> Problem to work on
The expected output is every entry below, exact in every character.

Extracted page text data:
============
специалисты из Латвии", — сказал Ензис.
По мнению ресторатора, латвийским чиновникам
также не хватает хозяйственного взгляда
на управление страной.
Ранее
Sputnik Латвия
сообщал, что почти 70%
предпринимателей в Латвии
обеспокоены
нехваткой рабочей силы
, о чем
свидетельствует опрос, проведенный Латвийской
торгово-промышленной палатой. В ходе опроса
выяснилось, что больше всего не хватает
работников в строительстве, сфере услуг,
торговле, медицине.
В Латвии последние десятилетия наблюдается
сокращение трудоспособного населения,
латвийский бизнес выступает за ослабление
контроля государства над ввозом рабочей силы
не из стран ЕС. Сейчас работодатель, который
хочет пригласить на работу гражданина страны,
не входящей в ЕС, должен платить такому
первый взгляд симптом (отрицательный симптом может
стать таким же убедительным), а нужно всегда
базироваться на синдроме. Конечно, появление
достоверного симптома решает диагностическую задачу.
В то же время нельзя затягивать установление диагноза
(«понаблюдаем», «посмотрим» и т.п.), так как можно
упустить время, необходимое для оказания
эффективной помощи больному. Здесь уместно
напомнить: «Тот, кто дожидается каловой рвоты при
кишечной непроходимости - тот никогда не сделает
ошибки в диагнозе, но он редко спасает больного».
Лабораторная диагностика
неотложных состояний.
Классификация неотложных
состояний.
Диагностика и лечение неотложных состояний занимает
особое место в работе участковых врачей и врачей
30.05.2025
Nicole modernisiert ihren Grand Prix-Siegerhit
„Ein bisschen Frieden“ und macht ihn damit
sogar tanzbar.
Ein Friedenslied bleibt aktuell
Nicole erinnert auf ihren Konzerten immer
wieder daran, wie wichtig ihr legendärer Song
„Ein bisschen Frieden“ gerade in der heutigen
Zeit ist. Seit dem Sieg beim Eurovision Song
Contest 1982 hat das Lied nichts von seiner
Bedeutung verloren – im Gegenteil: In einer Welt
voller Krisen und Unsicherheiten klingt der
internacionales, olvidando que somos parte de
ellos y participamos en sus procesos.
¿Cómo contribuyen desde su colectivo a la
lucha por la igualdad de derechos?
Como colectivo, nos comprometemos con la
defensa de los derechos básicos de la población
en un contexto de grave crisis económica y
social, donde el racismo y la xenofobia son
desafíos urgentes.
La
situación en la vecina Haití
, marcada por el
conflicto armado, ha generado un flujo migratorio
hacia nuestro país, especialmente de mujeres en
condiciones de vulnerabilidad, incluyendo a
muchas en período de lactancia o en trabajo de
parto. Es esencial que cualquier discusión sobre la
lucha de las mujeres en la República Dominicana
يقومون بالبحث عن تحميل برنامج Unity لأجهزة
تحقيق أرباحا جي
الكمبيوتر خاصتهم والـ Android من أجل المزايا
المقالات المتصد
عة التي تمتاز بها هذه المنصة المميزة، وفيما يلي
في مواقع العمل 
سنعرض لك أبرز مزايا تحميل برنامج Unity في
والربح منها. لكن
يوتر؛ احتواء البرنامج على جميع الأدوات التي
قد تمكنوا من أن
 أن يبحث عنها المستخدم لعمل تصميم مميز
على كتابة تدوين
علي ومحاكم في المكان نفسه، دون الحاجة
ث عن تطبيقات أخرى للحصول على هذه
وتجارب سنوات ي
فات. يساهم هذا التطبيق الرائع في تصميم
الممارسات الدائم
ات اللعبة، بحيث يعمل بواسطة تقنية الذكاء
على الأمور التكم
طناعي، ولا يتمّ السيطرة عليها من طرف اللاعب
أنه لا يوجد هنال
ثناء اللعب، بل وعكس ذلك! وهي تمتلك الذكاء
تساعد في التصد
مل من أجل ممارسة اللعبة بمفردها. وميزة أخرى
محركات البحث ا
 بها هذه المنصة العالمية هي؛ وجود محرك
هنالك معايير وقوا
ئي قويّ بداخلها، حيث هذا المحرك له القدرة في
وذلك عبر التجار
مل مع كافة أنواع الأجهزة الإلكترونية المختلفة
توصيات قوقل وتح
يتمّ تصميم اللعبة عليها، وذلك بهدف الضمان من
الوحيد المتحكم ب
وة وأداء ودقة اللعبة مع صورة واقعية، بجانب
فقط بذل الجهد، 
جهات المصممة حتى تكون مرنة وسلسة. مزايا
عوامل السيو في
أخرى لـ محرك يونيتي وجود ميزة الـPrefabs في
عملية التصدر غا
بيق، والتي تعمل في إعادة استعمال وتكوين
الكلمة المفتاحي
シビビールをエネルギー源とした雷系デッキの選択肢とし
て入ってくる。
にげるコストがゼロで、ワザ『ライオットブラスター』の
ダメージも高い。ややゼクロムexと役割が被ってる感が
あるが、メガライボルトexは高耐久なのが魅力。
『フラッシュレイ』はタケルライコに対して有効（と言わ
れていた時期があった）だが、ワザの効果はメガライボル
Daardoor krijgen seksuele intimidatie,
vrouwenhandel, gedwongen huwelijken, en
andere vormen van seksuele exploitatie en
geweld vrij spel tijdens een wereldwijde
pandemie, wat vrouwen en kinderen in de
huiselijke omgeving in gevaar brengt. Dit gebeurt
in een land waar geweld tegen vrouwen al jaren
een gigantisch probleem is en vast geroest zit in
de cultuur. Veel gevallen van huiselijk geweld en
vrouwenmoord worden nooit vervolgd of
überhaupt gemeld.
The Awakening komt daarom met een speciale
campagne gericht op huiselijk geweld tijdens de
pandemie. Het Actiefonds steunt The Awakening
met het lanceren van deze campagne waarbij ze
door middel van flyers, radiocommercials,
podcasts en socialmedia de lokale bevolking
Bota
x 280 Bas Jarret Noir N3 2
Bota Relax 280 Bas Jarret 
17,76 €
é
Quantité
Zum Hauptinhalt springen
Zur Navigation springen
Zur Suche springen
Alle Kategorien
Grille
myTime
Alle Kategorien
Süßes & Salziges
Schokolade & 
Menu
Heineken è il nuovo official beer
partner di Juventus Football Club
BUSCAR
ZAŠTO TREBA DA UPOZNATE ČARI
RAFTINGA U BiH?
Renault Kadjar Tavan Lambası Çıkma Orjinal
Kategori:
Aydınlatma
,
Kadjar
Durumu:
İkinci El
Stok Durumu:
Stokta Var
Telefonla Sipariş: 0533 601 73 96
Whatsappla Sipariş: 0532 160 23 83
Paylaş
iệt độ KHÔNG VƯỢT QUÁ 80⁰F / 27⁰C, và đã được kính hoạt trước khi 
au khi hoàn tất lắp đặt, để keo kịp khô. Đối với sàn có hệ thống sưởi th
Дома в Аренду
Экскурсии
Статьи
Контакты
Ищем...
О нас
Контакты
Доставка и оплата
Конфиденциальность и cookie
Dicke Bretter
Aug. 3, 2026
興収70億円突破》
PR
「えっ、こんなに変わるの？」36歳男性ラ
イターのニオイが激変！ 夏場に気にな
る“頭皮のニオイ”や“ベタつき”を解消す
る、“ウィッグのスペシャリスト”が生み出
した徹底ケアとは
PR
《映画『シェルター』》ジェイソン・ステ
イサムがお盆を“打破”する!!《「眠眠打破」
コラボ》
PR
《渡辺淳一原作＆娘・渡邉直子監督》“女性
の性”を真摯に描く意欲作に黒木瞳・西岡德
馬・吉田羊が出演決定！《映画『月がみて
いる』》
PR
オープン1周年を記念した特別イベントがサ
============
> Result
специалисты из Латвии", — сказал Ензис.
По мнению ресторатора, латвийским чиновникам
также не хватает хозяйственного взгляда
на управление страной.
Ранее
Sputnik Латвия
сообщал, что почти 70%
предпринимателей в Латвии
обеспокоены
нехваткой рабочей силы
, о чем
свидетельствует опрос, проведенный Латвийской
торгово-промышленной палатой. В ходе опроса
выяснилось, что больше всего не хватает
работников в строительстве, сфере услуг,
торговле, медицине.
В Латвии последние десятилетия наблюдается
сокращение трудоспособного населения,
латвийский бизнес выступает за ослабление
контроля государства над ввозом рабочей силы
не из стран ЕС. Сейчас работодатель, который
хочет пригласить на работу гражданина страны,
не входящей в ЕС, должен платить такому
первый взгляд симптом (отрицательный симптом может
стать таким же убедительным), а нужно всегда
базироваться на синдроме. Конечно, появление
достоверного симптома решает диагностическую задачу.
В то же время нельзя затягивать установление диагноза
(«понаблюдаем», «посмотрим» и т.п.), так как можно
упустить время, необходимое для оказания
эффективной помощи больному. Здесь уместно
напомнить: «Тот, кто дожидается каловой рвоты при
кишечной непроходимости - тот никогда не сделает
ошибки в диагнозе, но он редко спасает больного».
Лабораторная диагностика
неотложных состояний.
Классификация неотложных
состояний.
Диагностика и лечение неотложных состояний занимает
особое место в работе участковых врачей и врачей
30.05.2025
Nicole modernisiert ihren Grand Prix-Siegerhit
„Ein bisschen Frieden“ und macht ihn damit
sogar tanzbar.
Ein Friedenslied bleibt aktuell
Nicole erinnert auf ihren Konzerten immer
wieder daran, wie wichtig ihr legendärer Song
„Ein bisschen Frieden“ gerade in der heutigen
Zeit ist. Seit dem Sieg beim Eurovision Song
Contest 1982 hat das Lied nichts von seiner
Bedeutung verloren – im Gegenteil: In einer Welt
voller Krisen und Unsicherheiten klingt der
internacionales, olvidando que somos parte de
ellos y participamos en sus procesos.
¿Cómo contribuyen desde su colectivo a la
lucha por la igualdad de derechos?
Como colectivo, nos comprometemos con la
defensa de los derechos básicos de la población
en un contexto de grave crisis económica y
social, donde el racismo y la xenofobia son
desafíos urgentes.
La
situación en la vecina Haití
, marcada por el
conflicto armado, ha generado un flujo migratorio
hacia nuestro país, especialmente de mujeres en
condiciones de vulnerabilidad, incluyendo a
muchas en período de lactancia o en trabajo de
parto. Es esencial que cualquier discusión sobre la
lucha de las mujeres en la República Dominicana
يقومون بالبحث عن تحميل برنامج Unity لأجهزة
تحقيق أرباحا جي
الكمبيوتر خاصتهم والـ Android من أجل المزايا
المقالات المتصد
عة التي تمتاز بها هذه المنصة المميزة، وفيما يلي
في مواقع العمل 
سنعرض لك أبرز مزايا تحميل برنامج Unity في
والربح منها. لكن
يوتر؛ احتواء البرنامج على جميع الأدوات التي
قد تمكنوا من أن
 أن يبحث عنها المستخدم لعمل تصميم مميز
على كتابة تدوين
علي ومحاكم في المكان نفسه، دون الحاجة
ث عن تطبيقات أخرى للحصول على هذه
وتجارب سنوات ي
فات. يساهم هذا التطبيق الرائع في تصميم
الممارسات الدائم
ات اللعبة، بحيث يعمل بواسطة تقنية الذكاء
على الأمور التكم
طناعي، ولا يتمّ السيطرة عليها من طرف اللاعب
أنه لا يوجد هنال
ثناء اللعب، بل وعكس ذلك! وهي تمتلك الذكاء
تساعد في التصد
مل من أجل ممارسة اللعبة بمفردها. وميزة أخرى
محركات البحث ا
 بها هذه المنصة العالمية هي؛ وجود محرك
هنالك معايير وقوا
ئي قويّ بداخلها، حيث هذا المحرك له القدرة في
وذلك عبر التجار
مل مع كافة أنواع الأجهزة الإلكترونية المختلفة
توصيات قوقل وتح
يتمّ تصميم اللعبة عليها، وذلك بهدف الضمان من
الوحيد المتحكم ب
وة وأداء ودقة اللعبة مع صورة واقعية، بجانب
فقط بذل الجهد، 
جهات المصممة حتى تكون مرنة وسلسة. مزايا
عوامل السيو في
أخرى لـ محرك يونيتي وجود ميزة الـPrefabs في
عملية التصدر غا
بيق، والتي تعمل في إعادة استعمال وتكوين
الكلمة المفتاحي
シビビールをエネルギー源とした雷系デッキの選択肢とし
て入ってくる。
にげるコストがゼロで、ワザ『ライオットブラスター』の
ダメージも高い。ややゼクロムexと役割が被ってる感が
あるが、メガライボルトexは高耐久なのが魅力。
『フラッシュレイ』はタケルライコに対して有効（と言わ
れていた時期があった）だが、ワザの効果はメガライボル
Daardoor krijgen seksuele intimidatie,
vrouwenhandel, gedwongen huwelijken, en
andere vormen van seksuele exploitatie en
geweld vrij spel tijdens een wereldwijde
pandemie, wat vrouwen en kinderen in de
huiselijke omgeving in gevaar brengt. Dit gebeurt
in een land waar geweld tegen vrouwen al jaren
een gigantisch probleem is en vast geroest zit in
de cultuur. Veel gevallen van huiselijk geweld en
vrouwenmoord worden nooit vervolgd of
überhaupt gemeld.
The Awakening komt daarom met een speciale
campagne gericht op huiselijk geweld tijdens de
pandemie. Het Actiefonds steunt The Awakening
met het lanceren van deze campagne waarbij ze
door middel van flyers, radiocommercials,
podcasts en socialmedia de lokale bevolking
Bota
x 280 Bas Jarret Noir N3 2
Bota Relax 280 Bas Jarret 
17,76 €
é
Quantité
Zum Hauptinhalt springen
Zur Navigation springen
Zur Suche springen
Alle Kategorien
Grille
myTime
Alle Kategorien
Süßes & Salziges
Schokolade & 
Menu
Heineken è il nuovo official beer
partner di Juventus Football Club
BUSCAR
ZAŠTO TREBA DA UPOZNATE ČARI
RAFTINGA U BiH?
Renault Kadjar Tavan Lambası Çıkma Orjinal
Kategori:
Aydınlatma
,
Kadjar
Durumu:
İkinci El
Stok Durumu:
Stokta Var
Telefonla Sipariş: 0533 601 73 96
Whatsappla Sipariş: 0532 160 23 83
Paylaş
iệt độ KHÔNG VƯỢT QUÁ 80⁰F / 27⁰C, và đã được kính hoạt trước khi 
au khi hoàn tất lắp đặt, để keo kịp khô. Đối với sàn có hệ thống sưởi th
Дома в Аренду
Экскурсии
Статьи
Контакты
Ищем...
О нас
Контакты
Доставка и оплата
Конфиденциальность и cookie
Dicke Bretter
Aug. 3, 2026
興収70億円突破》
PR
「えっ、こんなに変わるの？」36歳男性ラ
イターのニオイが激変！ 夏場に気にな
る“頭皮のニオイ”や“ベタつき”を解消す
る、“ウィッグのスペシャリスト”が生み出
した徹底ケアとは
PR
《映画『シェルター』》ジェイソン・ステ
イサムがお盆を“打破”する!!《「眠眠打破」
コラボ》
PR
《渡辺淳一原作＆娘・渡邉直子監督》“女性
の性”を真摯に描く意欲作に黒木瞳・西岡德
馬・吉田羊が出演決定！《映画『月がみて
いる』》
PR
オープン1周年を記念した特別イベントがサ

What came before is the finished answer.